Saved entries
========================================================================
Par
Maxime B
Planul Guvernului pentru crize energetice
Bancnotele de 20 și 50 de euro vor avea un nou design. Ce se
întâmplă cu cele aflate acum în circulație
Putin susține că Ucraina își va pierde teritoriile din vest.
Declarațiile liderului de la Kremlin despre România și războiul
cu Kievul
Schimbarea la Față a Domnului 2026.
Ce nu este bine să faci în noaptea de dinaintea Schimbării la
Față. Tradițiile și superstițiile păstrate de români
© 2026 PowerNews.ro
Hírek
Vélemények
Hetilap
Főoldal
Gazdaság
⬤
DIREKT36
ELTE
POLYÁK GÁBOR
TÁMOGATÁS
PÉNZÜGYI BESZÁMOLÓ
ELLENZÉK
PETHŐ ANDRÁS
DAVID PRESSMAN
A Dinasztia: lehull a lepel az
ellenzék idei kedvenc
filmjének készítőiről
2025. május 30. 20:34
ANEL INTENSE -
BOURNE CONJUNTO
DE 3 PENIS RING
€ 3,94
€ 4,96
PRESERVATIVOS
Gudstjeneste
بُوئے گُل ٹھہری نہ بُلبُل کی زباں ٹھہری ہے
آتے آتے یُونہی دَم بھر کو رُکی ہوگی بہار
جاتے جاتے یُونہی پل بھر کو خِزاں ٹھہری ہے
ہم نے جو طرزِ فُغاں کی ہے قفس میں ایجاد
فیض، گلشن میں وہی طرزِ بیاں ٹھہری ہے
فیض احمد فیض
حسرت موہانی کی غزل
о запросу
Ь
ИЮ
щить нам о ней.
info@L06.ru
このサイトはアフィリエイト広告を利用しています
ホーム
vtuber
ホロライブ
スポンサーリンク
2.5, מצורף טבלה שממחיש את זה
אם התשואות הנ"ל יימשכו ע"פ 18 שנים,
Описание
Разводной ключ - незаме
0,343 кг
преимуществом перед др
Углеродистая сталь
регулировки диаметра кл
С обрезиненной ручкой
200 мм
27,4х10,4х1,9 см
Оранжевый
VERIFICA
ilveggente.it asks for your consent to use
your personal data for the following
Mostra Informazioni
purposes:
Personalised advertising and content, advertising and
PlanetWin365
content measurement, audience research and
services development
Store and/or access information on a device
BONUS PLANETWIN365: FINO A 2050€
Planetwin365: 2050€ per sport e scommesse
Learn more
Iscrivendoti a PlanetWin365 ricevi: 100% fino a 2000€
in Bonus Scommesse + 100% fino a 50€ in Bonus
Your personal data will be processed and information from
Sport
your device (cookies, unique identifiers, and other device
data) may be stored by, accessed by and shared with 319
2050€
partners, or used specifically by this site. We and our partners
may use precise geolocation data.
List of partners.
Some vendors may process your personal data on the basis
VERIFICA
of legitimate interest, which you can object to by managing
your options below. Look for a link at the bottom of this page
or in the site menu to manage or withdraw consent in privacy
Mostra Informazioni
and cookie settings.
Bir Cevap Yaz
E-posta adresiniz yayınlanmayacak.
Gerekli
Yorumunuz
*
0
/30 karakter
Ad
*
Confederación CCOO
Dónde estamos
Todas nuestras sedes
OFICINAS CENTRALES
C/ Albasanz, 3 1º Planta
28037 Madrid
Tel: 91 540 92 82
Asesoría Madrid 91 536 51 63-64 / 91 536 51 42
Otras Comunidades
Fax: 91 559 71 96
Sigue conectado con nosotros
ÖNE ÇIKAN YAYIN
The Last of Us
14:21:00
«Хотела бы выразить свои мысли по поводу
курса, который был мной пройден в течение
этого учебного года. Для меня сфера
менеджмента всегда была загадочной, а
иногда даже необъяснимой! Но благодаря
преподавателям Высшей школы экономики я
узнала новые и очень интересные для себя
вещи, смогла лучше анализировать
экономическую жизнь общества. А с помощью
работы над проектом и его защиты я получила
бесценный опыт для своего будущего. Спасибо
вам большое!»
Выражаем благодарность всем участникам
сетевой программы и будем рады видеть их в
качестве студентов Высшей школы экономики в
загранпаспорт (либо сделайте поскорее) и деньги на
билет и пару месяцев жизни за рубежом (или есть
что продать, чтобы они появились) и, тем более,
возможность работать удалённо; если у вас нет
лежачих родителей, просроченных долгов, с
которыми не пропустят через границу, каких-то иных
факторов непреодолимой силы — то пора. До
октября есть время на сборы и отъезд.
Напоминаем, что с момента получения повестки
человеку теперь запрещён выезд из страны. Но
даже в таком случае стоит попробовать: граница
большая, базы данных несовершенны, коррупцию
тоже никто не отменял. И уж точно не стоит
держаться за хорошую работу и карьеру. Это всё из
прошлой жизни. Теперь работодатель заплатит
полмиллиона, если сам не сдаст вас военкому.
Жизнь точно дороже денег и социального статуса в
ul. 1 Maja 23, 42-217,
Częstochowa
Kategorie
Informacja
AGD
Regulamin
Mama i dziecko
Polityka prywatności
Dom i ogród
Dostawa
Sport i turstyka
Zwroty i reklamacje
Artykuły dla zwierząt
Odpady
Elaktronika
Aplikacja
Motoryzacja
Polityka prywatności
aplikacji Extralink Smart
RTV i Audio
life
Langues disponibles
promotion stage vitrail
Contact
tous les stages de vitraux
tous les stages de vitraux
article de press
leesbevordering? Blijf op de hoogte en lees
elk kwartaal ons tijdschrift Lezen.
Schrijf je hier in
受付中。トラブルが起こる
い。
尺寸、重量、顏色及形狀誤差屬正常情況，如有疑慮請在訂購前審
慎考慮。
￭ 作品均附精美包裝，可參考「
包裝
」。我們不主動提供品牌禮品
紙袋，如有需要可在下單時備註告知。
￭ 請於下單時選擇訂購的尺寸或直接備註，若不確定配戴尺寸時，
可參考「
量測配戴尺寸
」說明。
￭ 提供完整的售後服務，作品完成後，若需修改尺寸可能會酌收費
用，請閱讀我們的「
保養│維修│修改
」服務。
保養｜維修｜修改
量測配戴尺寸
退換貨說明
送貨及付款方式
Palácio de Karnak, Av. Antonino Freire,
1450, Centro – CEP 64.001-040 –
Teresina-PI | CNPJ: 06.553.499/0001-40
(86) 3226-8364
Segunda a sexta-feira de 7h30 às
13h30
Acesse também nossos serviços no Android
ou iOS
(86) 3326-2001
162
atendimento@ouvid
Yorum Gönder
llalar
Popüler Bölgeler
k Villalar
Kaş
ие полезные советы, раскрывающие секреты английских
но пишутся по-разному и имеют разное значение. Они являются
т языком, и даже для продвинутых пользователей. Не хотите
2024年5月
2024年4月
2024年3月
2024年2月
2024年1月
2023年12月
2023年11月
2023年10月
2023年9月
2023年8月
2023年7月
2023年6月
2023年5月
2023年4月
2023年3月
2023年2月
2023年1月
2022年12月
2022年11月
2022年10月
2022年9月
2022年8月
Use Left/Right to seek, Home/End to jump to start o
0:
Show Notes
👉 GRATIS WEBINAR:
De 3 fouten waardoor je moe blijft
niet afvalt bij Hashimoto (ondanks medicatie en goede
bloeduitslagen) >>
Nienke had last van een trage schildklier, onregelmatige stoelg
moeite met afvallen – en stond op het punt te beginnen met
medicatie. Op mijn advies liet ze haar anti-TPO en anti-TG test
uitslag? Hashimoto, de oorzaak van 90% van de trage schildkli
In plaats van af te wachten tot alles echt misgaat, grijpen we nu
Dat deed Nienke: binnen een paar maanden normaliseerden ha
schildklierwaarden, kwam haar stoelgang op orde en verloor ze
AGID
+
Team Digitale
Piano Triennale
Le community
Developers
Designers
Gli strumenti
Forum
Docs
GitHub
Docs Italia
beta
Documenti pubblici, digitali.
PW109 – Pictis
========================================================================
▸ DIRECTIONS FOR THIS TASK:
Search the data for the word "стоит" and copy each line where it appears.

▸ RESPONSE BELOW:
даже в таком случае стоит попробовать: граница
тоже никто не отменял. И уж точно не стоит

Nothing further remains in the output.